Genteel Bottle Service
Back in 2012, at the height of Mad Men-inspired bar
cart fever, Leo Robitschek debuted a particularly sleek, custom
black-and-gold lacquered cart, since retired, at the NoMad Hotel. The
bar director likened it to a more genteel take on bottle service. Daniel
cites it as an inspiration.
“Tableside service is quite prominent in French-style
service, whether it’s bread or carvings or flambés,” explains Karim
Guedouar, Daniel’s service director. The restaurant’s canard a la press (pressed duck) is already legendary: a press is wheeled into the dining room to extract the jus from the duck carcass.
(If that seems like a lot of extra traffic, you’re right: the
restaurant actually removed four tables from the dining room to
accommodate the flow of all the carts.)
The goal is to deliver an experience, not just a drink. It’s
also a way to direct attention to the bar, which often plays second
fiddle to the wine list.
“We want to make sure our guests know there is truly a bar
and lounge at Daniel,” Guedouar says. “The bar cart is the best way to
do that.”
The showmanship also drives sales.
Approximately 10 to 15 tableside drinks are ordered each
night at Daniel, or about 75 in a week, says Guedouar. People see the
show, and tend to order one for themselves. That zest trickles into
sales of other drinks made at the bar, too. “It’s contagious in the
dining room.”
The Art of the Cart
The carts often mirror the aesthetic of the dining room. Consider, for example, the masculine brass and polished whiskey wood trolley at Bourbon Steak in L.A., and the rustic cart topped with a butcher’s block at Atlanta’s Gunshow, which has garnered attention for dispensing with the bar altogether, opting to make all of its drinks at the table.
Roving Bloody Mary carts also are a popular brunch option, spotted at Cecconi’s
in West Hollywood, in which guests are encouraged to load up their
eye-openers with all sorts of edible accouterments. Wolfgang Puck’s Cut in Las Vegas carts around Tequila Manhattans (yep, tequila instead of whiskey).

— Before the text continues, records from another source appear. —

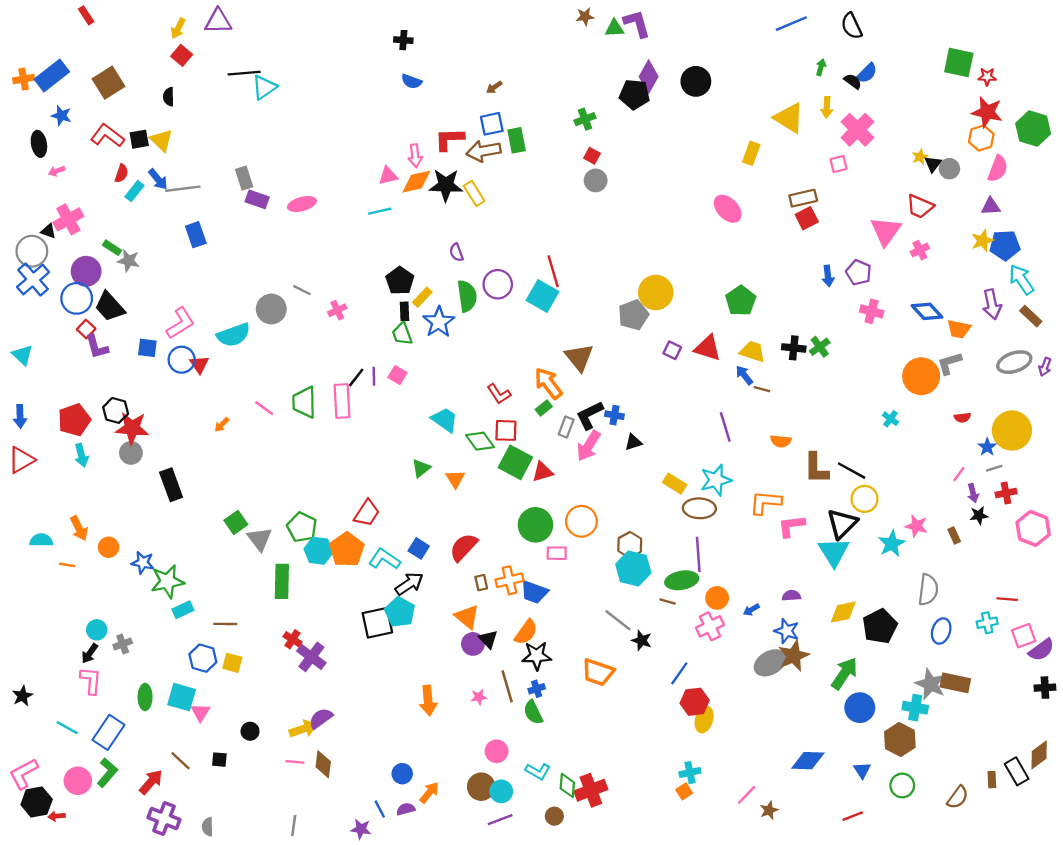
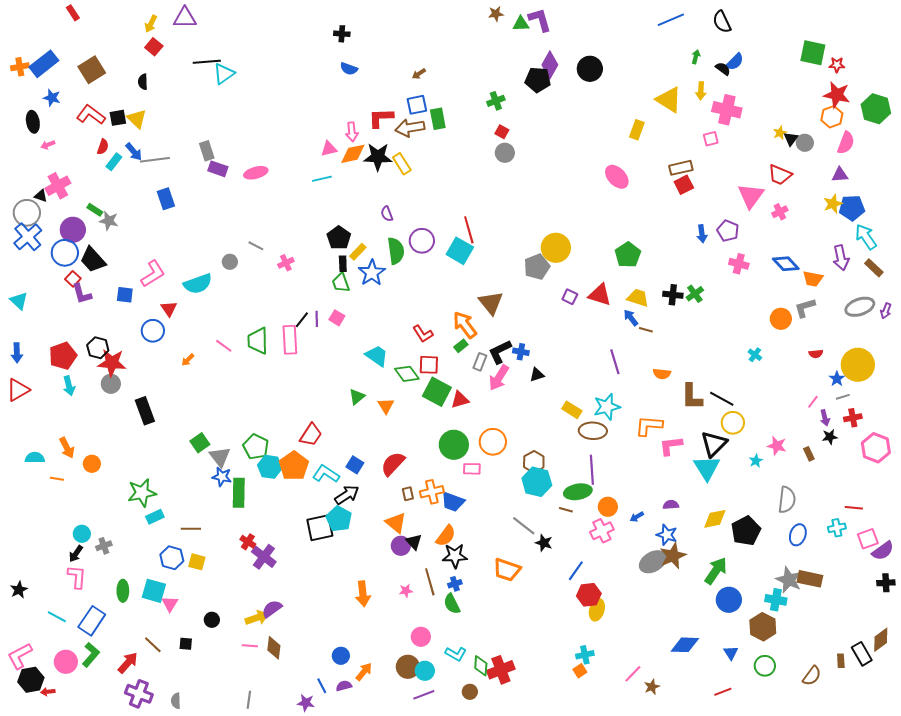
pink cross: (857, 130) -> (727, 110), turned -32
gray circle: (271, 309) -> (230, 262), size x0.6
blue circle: (182, 360) -> (153, 331), moved
orange circle: (921, 376) -> (781, 319), size x0.7
cyan star: (892, 544) -> (756, 461), size x0.6
blue star: (143, 563) -> (222, 477), moved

Carts are often a way to highlight a prized spirits
selection or collection—including prized bottles not available at the
regular bar. Del Frisco’s New York brings rare Cognacs and Armagnacs to the table, often making a show of serving them using a long-handled pipette, similar to the ones used to extract the liquid from the barrels in France. Meanwhile, Carbone Las Vegas rolls
out a vintage rum cart tableside, a bid by chef Mario Carbone to share
his personal passion for pairing vintage rums and cigars.
Daniel,
however, may be the only restaurant to narrow their tableside cocktail
down to a single drink. But once patrons have indulged, how to ensure
that the cocktail orders will continue to flow during future visits? The
answer: change up the drink every few months; the Castellammarese Rye
will bid adieu in May.
“Now that we have the cart,” Guedouar says, “we want to keep the ball rolling.”